- **Prompt**
Below are the records; reproduce all of them exactly but without any images.

::: Information :::

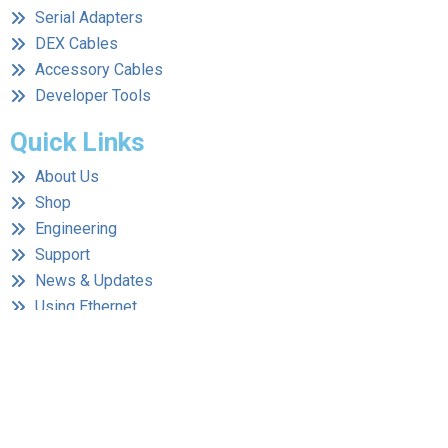
Serial Adapters
DEX Cables
Accessory Cables
Developer Tools
Quick Links
About Us
Shop
Engineering
Support
News & Updates
Using Ethernet
Contact Us
Contact Information
Address:
1555 3rd Avenue Walnut Creek, CA 94597
Phone:
(510) 594-1034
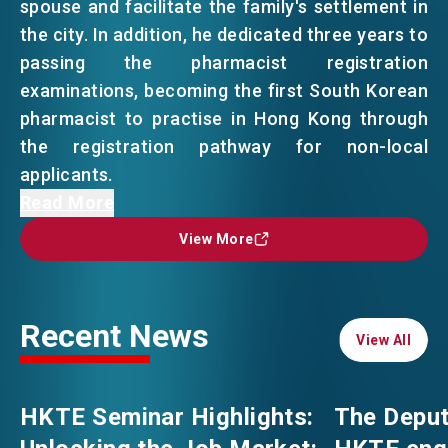
spouse and facilitate the family's settlement in
the city. In addition, he dedicated three years to
EVENTS
EMAIL
passing the pharmacist registration
examinations, becoming the first South Korean
pharmacist to practise in Hong Kong through
NEWS
the registration pathway for non-local
applicants.
ABOUT US
Now, after 10 years in the city, he has truly
Read More
FAQ
made Hong Kong his home.
CONTACT US
View More
View More
From mixing up "do1 ze6” (多謝) and "m4 goi1”
EN
繁
简
(唔該), to becoming the "Oppa" at pharmacy —
Recent News
Korean for “older brother” — he has proven
View All
View All
with his own journey that as long as you are
willing to embrace Hong Kong, you can put
HKTE Seminar Highlights:
The Deput
down roots and thrive.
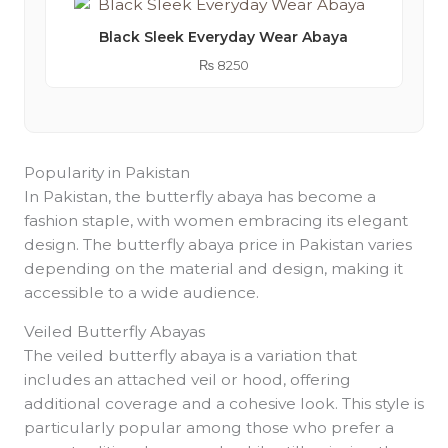
Black Sleek Everyday Wear Abaya
₨
8250
Popularity in Pakistan
In Pakistan, the butterfly abaya has become a
fashion staple, with women embracing its elegant
design. The butterfly abaya price in Pakistan varies
depending on the material and design, making it
accessible to a wide audience.
Veiled Butterfly Abayas
The veiled butterfly abaya is a variation that
includes an attached veil or hood, offering
additional coverage and a cohesive look. This style is
particularly popular among those who prefer a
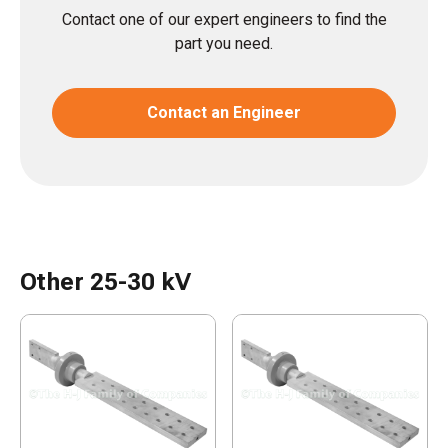
Contact one of our expert engineers to find the
part you need.
Contact an Engineer
Other 25-30 kV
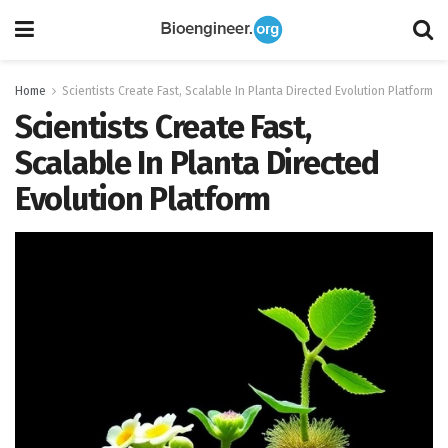
Home
Scientists Create Fast, Scalable In Planta Directed Evolution Platform
Scientists Create Fast,
Scalable In Planta Directed
Evolution Platform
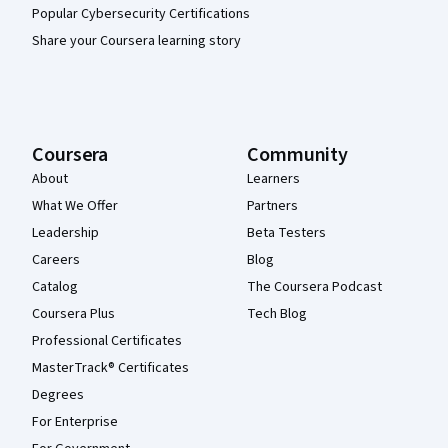
Popular Cybersecurity Certifications
Share your Coursera learning story
Coursera
Community
About
Learners
What We Offer
Partners
Leadership
Beta Testers
Careers
Blog
Catalog
The Coursera Podcast
Coursera Plus
Tech Blog
Professional Certificates
MasterTrack® Certificates
Degrees
For Enterprise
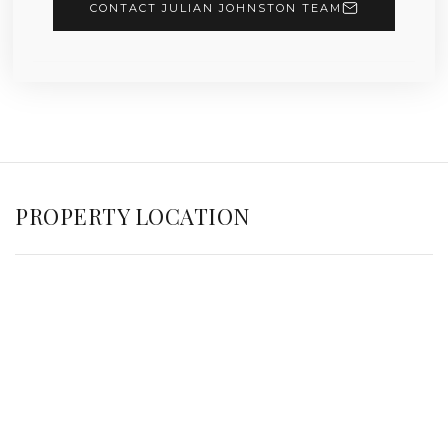
CONTACT JULIAN JOHNSTON TEAM
PROPERTY LOCATION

:::

- **Task solution**
Serial Adapters
DEX Cables
Accessory Cables
Developer Tools
Quick Links
About Us
Shop
Engineering
Support
News & Updates
Using Ethernet
Contact Us
Contact Information
Address:
1555 3rd Avenue Walnut Creek, CA 94597
Phone:
(510) 594-1034
spouse and facilitate the family's settlement in
the city. In addition, he dedicated three years to
EVENTS
EMAIL
passing the pharmacist registration
examinations, becoming the first South Korean
pharmacist to practise in Hong Kong through
NEWS
the registration pathway for non-local
applicants.
ABOUT US
Now, after 10 years in the city, he has truly
Read More
FAQ
made Hong Kong his home.
CONTACT US
View More
View More
From mixing up "do1 ze6” (多謝) and "m4 goi1”
EN
繁
简
(唔該), to becoming the "Oppa" at pharmacy —
Recent News
Korean for “older brother” — he has proven
View All
View All
with his own journey that as long as you are
willing to embrace Hong Kong, you can put
HKTE Seminar Highlights:
The Deput
down roots and thrive.
Black Sleek Everyday Wear Abaya
₨
8250
Popularity in Pakistan
In Pakistan, the butterfly abaya has become a
fashion staple, with women embracing its elegant
design. The butterfly abaya price in Pakistan varies
depending on the material and design, making it
accessible to a wide audience.
Veiled Butterfly Abayas
The veiled butterfly abaya is a variation that
includes an attached veil or hood, offering
additional coverage and a cohesive look. This style is
particularly popular among those who prefer a
Contact one of our expert engineers to find the
part you need.
Contact an Engineer
Other 25-30 kV
Home
Scientists Create Fast, Scalable In Planta Directed Evolution Platform
Scientists Create Fast,
Scalable In Planta Directed
Evolution Platform
Popular Cybersecurity Certifications
Share your Coursera learning story
Coursera
Community
About
Learners
What We Offer
Partners
Leadership
Beta Testers
Careers
Blog
Catalog
The Coursera Podcast
Coursera Plus
Tech Blog
Professional Certificates
MasterTrack® Certificates
Degrees
For Enterprise
CONTACT JULIAN JOHNSTON TEAM
PROPERTY LOCATION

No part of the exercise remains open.